Piotr Ikonowicz, społecznik skazany na prace społeczne, kandydatem na prezydenta stolicy
Ikonowicz od lat angażuje się w obronę lokatorów i bierze udział w blokadach eksmisji.
Wybory samorządowe już za rok. Pojawiła się wstępna giełda nazwisk polityków, którzy chcą objąć stanowisko po Hannie Gronkiewicz-Waltz. Do kandydatów na prezydenta stolicy dołączył Piotr Ikonowicz z Ruchu Sprawiedliwości Społecznej, działacz lewicowy i lokatorski.
W programie #RZECZoPOLITYCE Ikonowicz zapowiedział, że zamierza kandydować na prezydenta Warszawy. Odniósł się również do afery reprywatyzacyjnej w stolicy.
- Należy się cieszyć z przywrócenia Warszawie budynków. Ściskam kciuki za to, żeby oddano wiele kamienic w stolicy, Krakowie i innych miastach. Zauważam słuszny zamiar karania winnych. PiS dostrzegł problem, ale nie widzę w tym pełnej wrażliwości społecznej - mówi "Rzeczpospolitej".

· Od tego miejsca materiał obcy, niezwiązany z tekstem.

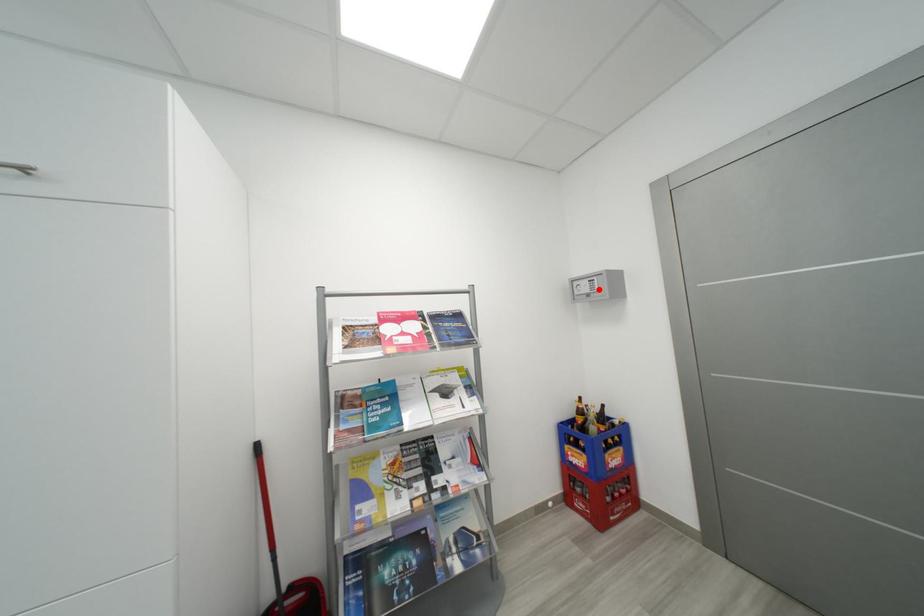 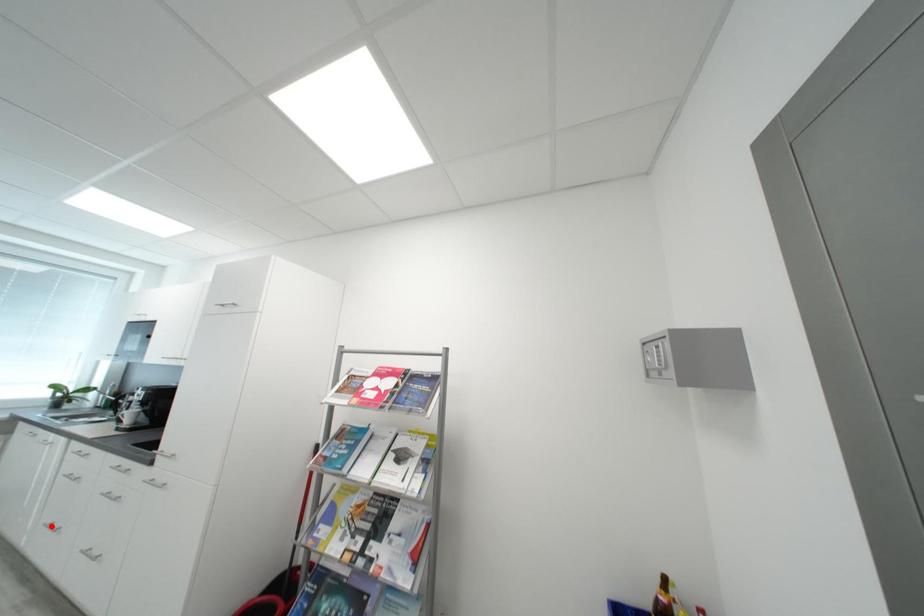 I am providing you with two images of the same scene from different viewpoints. A red point is marked on the first image and another point is marked on the second image. Do the highlighted points in image1 and image2 indicate the same real-world spot?

No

- Trzeba zrobić pomocny krok ku osobom pokrzywdzonym w procesie reprywatyzacji. Należy wyciągnąć dłoń do ludzi pozbawionych dachu nad głową. Można stworzyć fundusz, który przejąłby na siebie wszystkie długi wynikające z podnoszenia czynszów. Taki fundusz powinien otworzyć Skarb Państwa - mówił.
Społecznik zwrócił również uwagę na kwestię wynagradzania członków komisji weryfikacyjnej ds. reprywatyzacji. Pensję za udział w posiedzeniach dostają jedynie przedstawiciele parlamentu. Społecznicy "dostają tylko kanapkiu201d.
"Lewica to my"
Kilka dni temu na swoim facebookowym profilu napisał: "Prospołeczne i socjalne posunięcia PiS sprawiają, że troska o niezamożną część społeczeństwa przestaje już być postrzegana jako 'lewactwo', tylko jako przejaw przyzwoitości. Cała scena polityczna wraca w lewo (...). Myślę, że to znakomite warunki, aby powrócić do czynnego uprawiania polityki. W końcu wyszło na nasze... PiS to podróba, a lewica to my, Ruch Sprawiedliwości Społeczneju201d.
Ikonowicz od lat angażuje się w obronę lokatorów i bierze udział w blokadach eksmisji. W 2000 r. został oskarżony o naruszenie nietykalności cielesnej właściciela mieszkania, gdzie bronił lokatorów przed wyrzuceniem. W 2008 r. sąd skazał go na prace społeczne. Wyroku nie wykonał. W 2013 r. sąd skazał go na 90 dni pozbawienia wolności.
Po dwóch tygodniach wypuszczono go z aresztu po wpłaceniu grzywny przez jego bliskich. Przepisy nie pozwalają, by w wyborach startowała osoba skazana prawomocnym wyrokiem. Jednak w 2015 r. weszły w życie przepisy, dzięki którym skazanie zaciera się po trzech latach od momentu odbycia kary. Wcześniej zacierało się po 10 latach. W takiej sytuacji nic nie stoi Ikonowiczowi na przeszkodzie, aby startować w wyborach.
W 2014 roku Piotr Ikonowicz został skazany za znieważenie prof. Bogdana Chazana na łamach tygodnika Goniec. Pozew w tej sprawie złożyła fundacja Ordo Iuris. A skazanie z pozwu prywatnego nie stanowi przeszkody w starcie w wyborach.
Piotr Ikonowicz jest synem Mirosława Ikonowicza - znanego dziennikarza PAP. I bratem Magdy Gessler - znanej restauratorki. Urodził się 14 maja 1956 roku w Pruszkowie, należał do NSZZ Solidarność , był znanym działaczem Polskiej Partii Socjalistycznej. Założył dwie partie: Nową Lewicę oraz Ruch Sprawiedliwości Społecznej.